=== Source data ===
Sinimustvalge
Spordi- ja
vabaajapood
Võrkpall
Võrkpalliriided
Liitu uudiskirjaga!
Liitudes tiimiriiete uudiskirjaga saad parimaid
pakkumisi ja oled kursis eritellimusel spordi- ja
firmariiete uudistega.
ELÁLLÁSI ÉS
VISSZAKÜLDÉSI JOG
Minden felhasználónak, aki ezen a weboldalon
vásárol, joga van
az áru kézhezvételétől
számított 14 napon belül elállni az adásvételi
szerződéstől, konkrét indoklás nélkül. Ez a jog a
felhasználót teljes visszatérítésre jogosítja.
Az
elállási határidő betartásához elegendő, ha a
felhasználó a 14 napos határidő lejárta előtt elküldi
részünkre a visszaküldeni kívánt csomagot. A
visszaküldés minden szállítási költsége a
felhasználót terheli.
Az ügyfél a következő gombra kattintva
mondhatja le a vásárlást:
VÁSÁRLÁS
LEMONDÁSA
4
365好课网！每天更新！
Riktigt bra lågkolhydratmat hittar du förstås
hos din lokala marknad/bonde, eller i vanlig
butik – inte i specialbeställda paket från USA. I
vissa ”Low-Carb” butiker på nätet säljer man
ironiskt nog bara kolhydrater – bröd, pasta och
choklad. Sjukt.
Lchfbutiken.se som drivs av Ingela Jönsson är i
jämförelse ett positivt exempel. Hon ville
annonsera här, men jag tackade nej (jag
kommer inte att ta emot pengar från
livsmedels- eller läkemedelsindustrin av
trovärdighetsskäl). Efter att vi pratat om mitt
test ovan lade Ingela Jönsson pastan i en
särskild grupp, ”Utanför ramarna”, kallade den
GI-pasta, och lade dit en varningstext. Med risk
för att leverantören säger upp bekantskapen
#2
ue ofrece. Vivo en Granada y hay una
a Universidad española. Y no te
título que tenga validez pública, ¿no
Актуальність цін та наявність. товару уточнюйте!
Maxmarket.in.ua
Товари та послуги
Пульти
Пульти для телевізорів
===
=== Source data ===
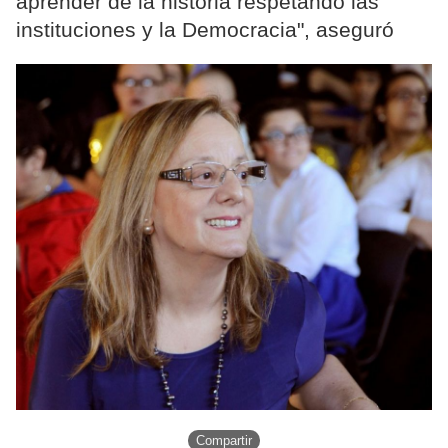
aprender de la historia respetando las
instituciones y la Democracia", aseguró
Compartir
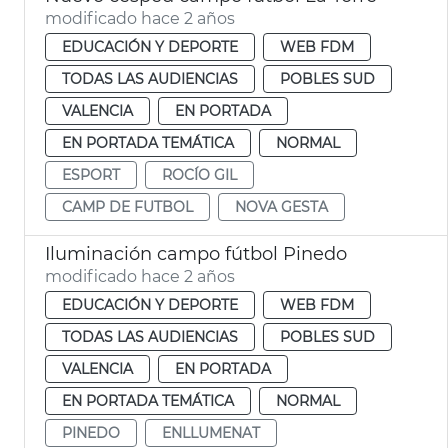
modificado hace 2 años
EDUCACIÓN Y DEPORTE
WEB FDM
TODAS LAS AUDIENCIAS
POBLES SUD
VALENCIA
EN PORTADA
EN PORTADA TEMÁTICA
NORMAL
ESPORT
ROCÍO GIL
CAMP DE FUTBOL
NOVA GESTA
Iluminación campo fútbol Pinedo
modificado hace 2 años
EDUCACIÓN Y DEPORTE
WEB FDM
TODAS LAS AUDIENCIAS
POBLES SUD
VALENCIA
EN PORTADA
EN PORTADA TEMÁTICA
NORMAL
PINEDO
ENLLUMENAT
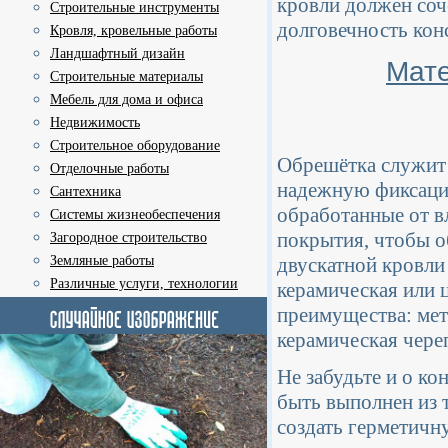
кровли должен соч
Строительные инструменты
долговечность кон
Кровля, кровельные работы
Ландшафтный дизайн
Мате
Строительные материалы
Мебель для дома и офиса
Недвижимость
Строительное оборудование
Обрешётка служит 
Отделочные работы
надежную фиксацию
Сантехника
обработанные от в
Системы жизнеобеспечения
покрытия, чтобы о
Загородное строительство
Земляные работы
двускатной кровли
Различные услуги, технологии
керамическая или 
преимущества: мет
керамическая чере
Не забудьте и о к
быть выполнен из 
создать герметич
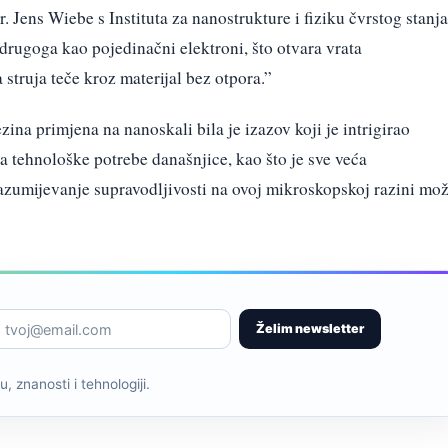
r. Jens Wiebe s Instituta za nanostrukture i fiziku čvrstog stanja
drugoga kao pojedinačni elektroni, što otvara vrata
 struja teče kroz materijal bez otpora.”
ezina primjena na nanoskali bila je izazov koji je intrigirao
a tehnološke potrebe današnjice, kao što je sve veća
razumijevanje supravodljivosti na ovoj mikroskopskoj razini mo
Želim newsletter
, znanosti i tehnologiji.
===
__Task description__: Beginning with the line above that contains "Sinimustvalge", copy each line exactly up to and including the line that contains "Riktigt bra lågkolhydratmat hittar du förstås", and go no further.

__Written response__:
Sinimustvalge
Spordi- ja
vabaajapood
Võrkpall
Võrkpalliriided
Liitu uudiskirjaga!
Liitudes tiimiriiete uudiskirjaga saad parimaid
pakkumisi ja oled kursis eritellimusel spordi- ja
firmariiete uudistega.
ELÁLLÁSI ÉS
VISSZAKÜLDÉSI JOG
Minden felhasználónak, aki ezen a weboldalon
vásárol, joga van
az áru kézhezvételétől
számított 14 napon belül elállni az adásvételi
szerződéstől, konkrét indoklás nélkül. Ez a jog a
felhasználót teljes visszatérítésre jogosítja.
Az
elállási határidő betartásához elegendő, ha a
felhasználó a 14 napos határidő lejárta előtt elküldi
részünkre a visszaküldeni kívánt csomagot. A
visszaküldés minden szállítási költsége a
felhasználót terheli.
Az ügyfél a következő gombra kattintva
mondhatja le a vásárlást:
VÁSÁRLÁS
LEMONDÁSA
4
365好课网！每天更新！
Riktigt bra lågkolhydratmat hittar du förstås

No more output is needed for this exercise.